Step 4: Check Which Option Point Lies on the Plane

• Why this step? The question asks for a point from the given options that also lies on this plane. To check if a point lies on a plane, we substitute its coordinates into the plane's equation. If the equation holds true (left-hand side equals right-hand side), then the point lies on the plane.

• Let's test each option using the plane equation $-2x + y + z = 9$:

  • (A) (-3, 2, 1): Substitute $x = -3, y = 2, z = 1$: $-2(-3) + (2) + (1) = 6 + 2 + 1 = 9$ Since $9 = 9$, the point $(-3, 2, 1)$ lies on the plane.

  • (B) (3, 2, 1): Substitute $x = 3, y = 2, z = 1$: $-2(3) + (2) + (1) = -6 + 2 + 1 = -3$ Since $-3 \neq 9$, the point $(3, 2, 1)$ does not lie on the plane.

  • (C) (-1, 2, 3): Substitute $x = -1, y = 2, z = 3$: $-2(-1) + (2) + (3) = 2 + 2 + 3 = 7$ Since $7 \neq 9$, the point $(-1, 2, 3)$ does not lie on the plane.

  • (D) (1, 2, -3): Substitute $x = 1, y = 2, z = -3$: $-2(1) + (2) + (-3) = -2 + 2 - 3 = -3$ Since $-3 \neq 9$, the point $(1, 2, -3)$ does not lie on the plane.

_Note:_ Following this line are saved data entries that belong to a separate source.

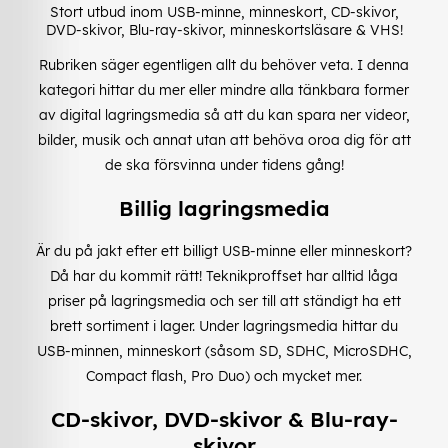
Stort utbud inom USB-minne, minneskort, CD-skivor,
DVD-skivor, Blu-ray-skivor, minneskortsläsare & VHS!
Rubriken säger egentligen allt du behöver veta. I denna
kategori hittar du mer eller mindre alla tänkbara former
av digital lagringsmedia så att du kan spara ner videor,
bilder, musik och annat utan att behöva oroa dig för att
de ska försvinna under tidens gång!
Billig lagringsmedia
Är du på jakt efter ett billigt USB-minne eller minneskort?
Då har du kommit rätt! Teknikproffset har alltid låga
priser på lagringsmedia och ser till att ständigt ha ett
brett sortiment i lager. Under lagringsmedia hittar du
USB-minnen, minneskort (såsom SD, SDHC, MicroSDHC,
Compact flash, Pro Duo) och mycket mer.
CD-skivor, DVD-skivor & Blu-ray-
skivor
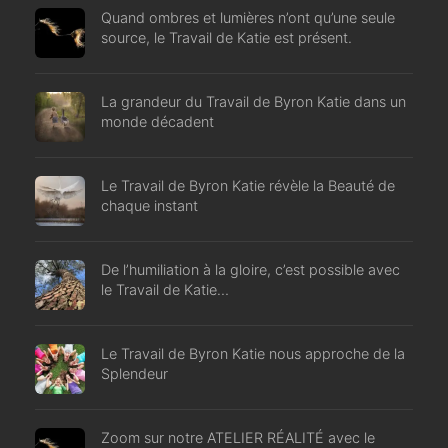
Quand ombres et lumières n’ont qu’une seule
source, le Travail de Katie est présent.
La grandeur du Travail de Byron Katie dans un
monde décadent
Le Travail de Byron Katie révèle la Beauté de
chaque instant
De l’humiliation à la gloire, c’est possible avec
le Travail de Katie…
Le Travail de Byron Katie nous approche de la
Splendeur
Zoom sur notre ATELIER RÉALITÉ avec le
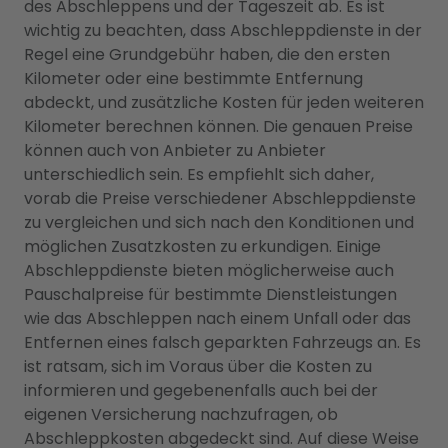
des Abschleppens und der Tageszeit ab. Es ist
wichtig zu beachten, dass Abschleppdienste in der
Regel eine Grundgebühr haben, die den ersten
Kilometer oder eine bestimmte Entfernung
abdeckt, und zusätzliche Kosten für jeden weiteren
Kilometer berechnen können. Die genauen Preise
können auch von Anbieter zu Anbieter
unterschiedlich sein. Es empfiehlt sich daher,
vorab die Preise verschiedener Abschleppdienste
zu vergleichen und sich nach den Konditionen und
möglichen Zusatzkosten zu erkundigen. Einige
Abschleppdienste bieten möglicherweise auch
Pauschalpreise für bestimmte Dienstleistungen
wie das Abschleppen nach einem Unfall oder das
Entfernen eines falsch geparkten Fahrzeugs an. Es
ist ratsam, sich im Voraus über die Kosten zu
informieren und gegebenenfalls auch bei der
eigenen Versicherung nachzufragen, ob
Abschleppkosten abgedeckt sind. Auf diese Weise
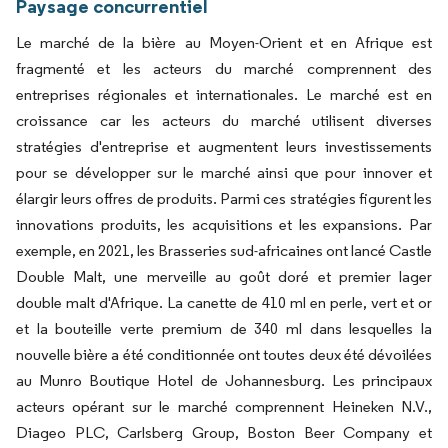
Paysage concurrentiel
Le marché de la bière au Moyen-Orient et en Afrique est
fragmenté et les acteurs du marché comprennent des
entreprises régionales et internationales. Le marché est en
croissance car les acteurs du marché utilisent diverses
stratégies d'entreprise et augmentent leurs investissements
pour se développer sur le marché ainsi que pour innover et
élargir leurs offres de produits. Parmi ces stratégies figurent les
innovations produits, les acquisitions et les expansions. Par
exemple, en 2021, les Brasseries sud-africaines ont lancé Castle
Double Malt, une merveille au goût doré et premier lager
double malt d'Afrique. La canette de 410 ml en perle, vert et or
et la bouteille verte premium de 340 ml dans lesquelles la
nouvelle bière a été conditionnée ont toutes deux été dévoilées
au Munro Boutique Hotel de Johannesburg. Les principaux
acteurs opérant sur le marché comprennent Heineken N.V.,
Diageo PLC, Carlsberg Group, Boston Beer Company et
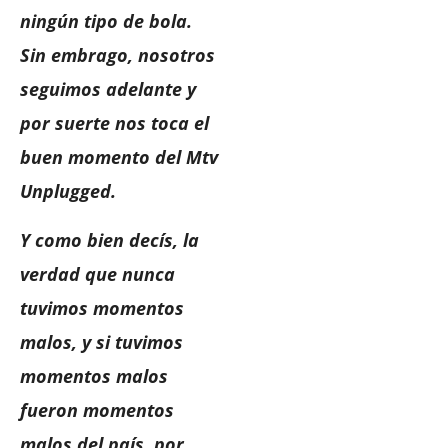
ningún tipo de bola.
Sin embrago, nosotros
seguimos adelante y
por suerte nos toca el
buen momento del Mtv
Unplugged.
Y como bien decís, la
verdad que nunca
tuvimos momentos
malos, y si tuvimos
momentos malos
fueron momentos
malos del país, por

• Only option (A) satisfies the equation of the plane.

Common Mistakes & Tips

• Forgetting the "Right Angles" Condition: A common error is just finding the midpoint and assuming the plane passes through it, without using the perpendicularity condition to find the normal vector. Remember, "at right angles" implies the line segment is perpendicular to the plane.
• Direction Ratios vs. Normal Vector: Ensure you correctly identify the direction ratios of the line segment as the normal vector's direction ratios for a perpendicular plane. If the plane were parallel to the line, a different approach for the normal vector would be needed.
• Algebraic Errors: Be careful with signs when calculating midpoints, direction ratios, and expanding the plane equation. Double-check your arithmetic, especially when substituting values.

Summary

To find the plane that bisects a line segment at right angles, we first determine the midpoint of the segment, as the plane must pass through it. Then, we use the fact that the plane is perpendicular to the segment, meaning the direction ratios of the segment serve as the direction ratios of the plane's normal vector. With a point on the plane and its normal vector, we can formulate the equation of the plane. Finally, we test the given options to find the point that satisfies the plane's equation. Following these steps, we found the plane equation to be $-2x + y + z = 9$, and option (A) $(-3, 2, 1)$ satisfies this equation.

The final answer is $\boxed{(-3, 2, 1)}$, which corresponds to option (A).